I came across this article in The New York Times by Douglas Rogers titled "Zimbabwe's Accidental Triumph".

How often have Zimbabwe and triumph been used in the same sentence in the past decade? I had to read on.

Rogers is a journalist who was born and raised in Zimbabwe who now resides in Brooklyn while his parents remain in Zimbabwe. Last year he came out with a book titled The Last Resort: A Memoir of Zimbabwe. Without the benefit of having read his book, Rogers reminds me a great deal of Peter Godwin. He's also a Zimbabwean born journalist living in New York whose parents still live in Zimbabwe. Godwin came out with a book titled When a Crocodile Eats The Sun which I reviewed on the IC main page in September 2007. I described it as perhaps "the most heartbreaking book I had ever read."

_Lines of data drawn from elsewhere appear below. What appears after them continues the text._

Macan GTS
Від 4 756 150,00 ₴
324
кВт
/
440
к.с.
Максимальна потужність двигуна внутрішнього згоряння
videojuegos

This is perhaps where Godwin and Rogers diverge. Rogers has seeingly found the silver lining in the dark clouds that have hung over Zimbabwe over the past decade:

But in 2000, within weeks of losing a constitutional referendum to entrench his power, Mr. Mugabe began the catastrophic land invasions that resulted in the eviction of almost all the country’s 4,500 white farmers and the ruin of what was once a model post-colonial African country. Ever since, the narrative of Zimbabwe has been one of race. Rare is the speech in which Mr. Mugabe does not rail against whites, colonialists, imperialists or the West. Members of his ZANU-PF party have spoken of a “Rwandan solution” for Zimbabwe’s whites.

Westerners have simply accepted this narrative of blacks and whites pitted against one another. But, in doing so, they have missed the inspiring story of what has actually been happening in Zimbabwe over the past decade. After years of mass unemployment, mutant inflation, chronic shortages and state violence, Zimbabweans simply don’t care about skin color. In fact, Mr. Mugabe has managed to achieve the exact opposite of what he set out to do in 2000: the forging of a postracial state.

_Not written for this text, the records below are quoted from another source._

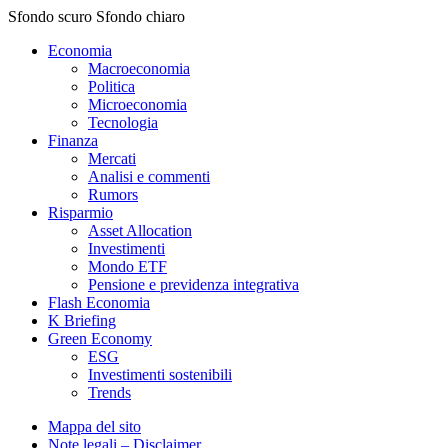
Sfondo scuro
Sfondo chiaro
Economia
Macroeconomia
Politica
Microeconomia
Tecnologia
Finanza
Mercati
Analisi e commenti
Rumors
Risparmio
Asset Allocation
Investimenti
Mondo ETF
Pensione e previdenza integrativa
Flash Economia
K Briefing
Green Economy
ESG
Investimenti sostenibili
Trends
Mappa del sito
Note legali – Disclaimer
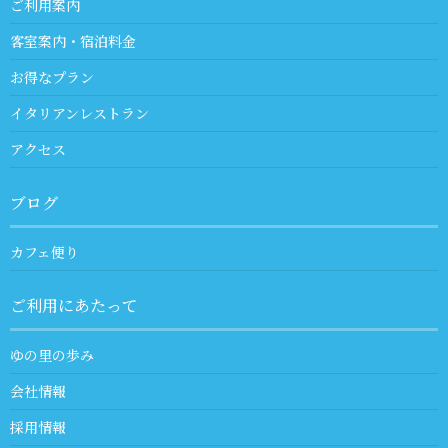
ご利用案内
客室案内・宿泊料金
お得なプラン
イタリアンレストラン
アクセス
ブログ
カフェ便り
ご利用にあたって
ゆの里の歩み
会社情報
採用情報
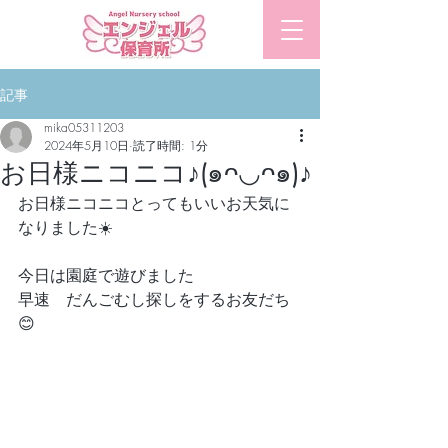
​エンジェル保育所
記事
mika05311203
2024年5月10日
読了時間: 1分
お日様ニコニコ♪(๑ᴖ◡ᴖ๑)♪
お日様ニコニコとってもいいお天気に
なりました☀️
今日は園庭で遊びました
早速　だんごむし探しをするお友だち
😊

Rogers goes on to write about the rise of white politicians supported by overwhelmingly by black constituents such as Roy Bennett (who is a part of Godwin's book as well) and Brian Jones, the mayor of Mutare which is Zimbabwe's third largest city. Black and white unite. Well, with the silence of the rest of the African continent and the inaction of the West towards Mugabe, what other choice did they have?

The 30th anniversary of Zimbabwean independence will take place this weekend. One can only hope that by 2040 the postracial Zimbabwe that Rogers writes about will be fully realized.